PLoS Computational Biology (Jun 2023)
Ten simple rules for the sharing of bacterial genotype—Phenotype data on antimicrobial resistance
Abstract
The increasing availability of high-throughput sequencing (frequently termed next-generation sequencing (NGS)) data has created opportunities to gain deeper insights into the mechanisms of a number of diseases and is already impacting many areas of medicine and public health. The area of infectious diseases stands somewhat apart from other human diseases insofar as the relevant genomic data comes from the microbes rather than their human hosts. A particular concern about the threat of antimicrobial resistance (AMR) has driven the collection and reporting of large-scale datasets containing information from microbial genomes together with antimicrobial susceptibility test (AST) results. Unfortunately, the lack of clear standards or guiding principles for the reporting of such data is hampering the field’s advancement.
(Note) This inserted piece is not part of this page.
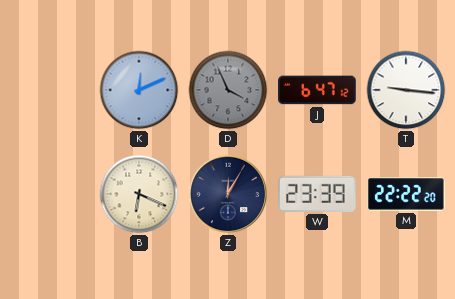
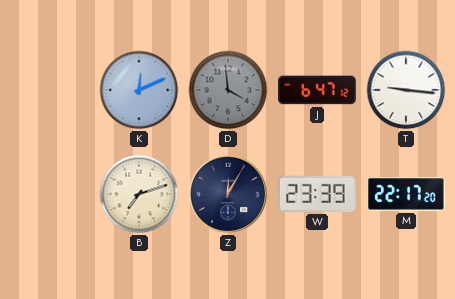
D: 3:56 -> 3:59
B: 6:19 -> 7:12
M: 22:22 -> 22:17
We therefore present our recommendations for the publication and sharing of genotype and phenotype data on AMR, in the form of 10 simple rules. The adoption of these recommendations will enhance AMR data interoperability and help enable its large-scale analyses using computational biology tools, including mathematical modelling and machine learning. We hope that these rules can shed light on often overlooked but nonetheless very necessary aspects of AMR data sharing and enhance the field’s ability to address the problems of understanding AMR mechanisms, tracking their emergence and spread in populations, and predicting microbial susceptibility to antimicrobials for diagnostic purposes. Author summary The growing worldwide threat of antimicrobial resistance (AMR) makes the sharing of resistance data a priority for both researchers and public health practitioners. In particular, the growth of high-throughput sequencing data, in conjunction with AMR phenotypes, has the potential to revolutionise AMR diagnostics and surveillance. However, there is a significant heterogeneity in the ways that this type of data is currently shared, which makes it challenging to perform its analysis at scale. As both producers and users of publicly available genotype–phenotype data on AMR, we propose 10 simple rules that can mitigate this situation and nudge the field towards the adoption of better practices.